- From: Harald Alvestrand <harald@alvestrand.no>
- Date: Tue, 29 Mar 2011 13:41:44 +0200
On 03/29/11 03:00, Ian Hickson wrote: > On Wed, 23 Mar 2011, Harald Alvestrand wrote: >> > >> > Is there really an advantage to not using SRTP and reusing the RTP >> > format for the data messages? > Could you elaborate on how (S)RTP would be used for this? I'm all in > favour of defering as much of this to existing protocols as possible, but > RTP seemed like massive overkill for sending game status packets. > If "data" was defined as an RTP codec ("application/packets?"), SRTP could be applied to the packets.
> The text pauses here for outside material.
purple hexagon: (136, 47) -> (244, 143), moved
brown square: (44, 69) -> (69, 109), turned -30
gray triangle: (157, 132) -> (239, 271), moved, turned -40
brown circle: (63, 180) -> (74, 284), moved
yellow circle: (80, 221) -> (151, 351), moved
It would impose a 12-byte header in front of the packet and the recommended authentication tag at the end, but would ensure that we could use exactly the same procedure for key exchange, multiplexing of multiple data streams on the same channel using SSRC, and procedures for identifying the stream in SDP (if we continue to use SDP) - I believe SDP implicitly assumes that all the streams it describes are RTP streams. I've been told that defining RTP packetization formats for a codec needs to be done carefully, so I don't think this is a full specification, but it seems that the overhead of doing so is on the same order of magnitude as the currently proposed solution, and the security properties then become very similar to the properties for media streams.